CPTPP is a huge agreement. Its members account for 13 per cent of global GDP, 15 per cent of global trade, with a population of 500 million people located in the growing and increasingly rich Asia-Pacific region. It is also a high-level agreement that not only reduces trade tariffs for goods, but also sets new rules in areas such as services, investment, intellectual property, digital trade and state-owned enterprises. Totalling 30 chapters, it is based on commitments to very high levels of liberalization, inhibition of government interference and protection of business interests, making it a union well-suited for this century.

Wang Shouwen, the Vice Minister of the Ministry of Commerce (MOFCOM), announced this significant step during the Asia-Pacific Economic Cooperation China CEO Forum in Beijing. He emphasized China’s willingness and capability to join CPTPP and highlighted the extensive research and evaluation conducted on more than 2,300 articles of the agreement. China has additionally recognized the essential changes, adjustments to legal frameworks, and steps needed for its participation to align with the high standards of CPTPP.

China’s accession to CPTPP is expected to bring substantial benefits to all members of the trade bloc and inject new momentum into trade and investment liberalization in the Asia-Pacific region.

With 99 percent of merchandise trade under the CPTPP framework set to be at zero tariffs, China’s commitment to high-level opening-up is evident. Bai Ming, a researcher at the Chinese Academy of International Trade and Economic Cooperation, pointed out that China’s efforts to join the trade bloc demonstrate its commitment to international trade and the potential positive outcomes it could have for other members of CPTPP.

CPTPP originated as the Trans-Pacific Partnership (TPP), which was a key component of the Obama administration’s “Pivot to Asia” strategy aimed at establishing an economic counterweight to China’s regional influence.
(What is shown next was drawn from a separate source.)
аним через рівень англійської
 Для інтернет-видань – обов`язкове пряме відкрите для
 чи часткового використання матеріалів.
However, the US withdrew from TPP in 2017 under the Trump administration, leading to the formation of CPTPP. Japan took the lead in negotiations, and the agreement was signed in March 2018, coming into force in December of the same year.  CPTPP includes provisions related to anti-corruption, government procurement, adherence by state-owned enterprises (SOEs) to market principles, transparency, due process, and commercial data flows across borders with minimal state interference.
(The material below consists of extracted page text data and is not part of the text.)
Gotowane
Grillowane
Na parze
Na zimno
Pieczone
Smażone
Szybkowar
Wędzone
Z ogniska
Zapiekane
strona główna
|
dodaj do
At present, CPTPP comprises 12 member countries. In March, the United Kingdom became a member after leaving the European Union. If China’s membership is approved, it would greatly expand the trade scope of  CPTPP and bring about positive benefits for all members. Huo Jianguo, Vice President of the China Institute for World Trade Organization Studies, highlighted that China’s inclusion in  CPTPP would not only help in its economic revival but also strengthen its dedication to extensive international trade.

China has been actively opening its doors to foreign investment, particularly in the manufacturing industry, and is gradually expanding its efforts to open up the services sector. Wang Shouwen affirmed China’s dedication to high-level opening-up and outlined several measures to achieve it. These measures include reducing the negative list of foreign investment access, establishing more free trade pilot zones, and creating a nationwide negative list for cross-border services trade. Foreign investors have shown increased interest in China, as reflected in the visits of several executives from global multinational companies, such as Apple, Tesla, JPMorgan Chase & Co, and Microsoft.
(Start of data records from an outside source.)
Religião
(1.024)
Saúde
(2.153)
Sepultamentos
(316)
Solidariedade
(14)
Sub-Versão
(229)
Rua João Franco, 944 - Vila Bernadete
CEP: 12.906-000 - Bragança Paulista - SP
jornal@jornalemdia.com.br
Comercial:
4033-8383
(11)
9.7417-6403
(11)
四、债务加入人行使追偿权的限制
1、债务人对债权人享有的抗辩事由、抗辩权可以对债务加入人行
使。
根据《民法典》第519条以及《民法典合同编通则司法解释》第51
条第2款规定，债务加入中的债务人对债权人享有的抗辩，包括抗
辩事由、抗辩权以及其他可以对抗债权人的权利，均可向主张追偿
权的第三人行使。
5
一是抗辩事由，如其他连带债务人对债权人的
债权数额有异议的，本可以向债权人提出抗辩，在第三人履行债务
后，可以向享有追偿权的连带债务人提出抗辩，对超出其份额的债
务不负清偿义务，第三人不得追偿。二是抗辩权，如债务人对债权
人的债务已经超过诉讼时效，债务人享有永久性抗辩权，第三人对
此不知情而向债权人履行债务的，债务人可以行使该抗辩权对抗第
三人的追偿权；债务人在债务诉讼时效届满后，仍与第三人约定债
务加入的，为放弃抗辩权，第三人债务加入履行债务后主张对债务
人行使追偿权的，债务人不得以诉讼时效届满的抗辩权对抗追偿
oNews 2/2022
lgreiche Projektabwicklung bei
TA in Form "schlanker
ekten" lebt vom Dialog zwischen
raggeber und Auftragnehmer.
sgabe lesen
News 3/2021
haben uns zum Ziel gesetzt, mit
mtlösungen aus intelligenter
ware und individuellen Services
The Chinese Ministry of Commerce reported a significant increase in foreign direct investment (FDI) from countries like France, the UK, and Canada, with FDI from France surging by 429.7 percent year-on-year in the first five months of the year.  Strengthening reforms to streamline the government, delegate power, and improve government services is crucial to ensure ongoing support for foreign investment and provide equal treatment for foreign-funded enterprises.

If successful, China will be a non-founding member to join CPTPP, clearly signalling that it is an outward-looking and free-trading nation. Not only that, by having China as a member, CPTPP would go from being an Asia-Pacific-focused regional framework to one that is global in nature.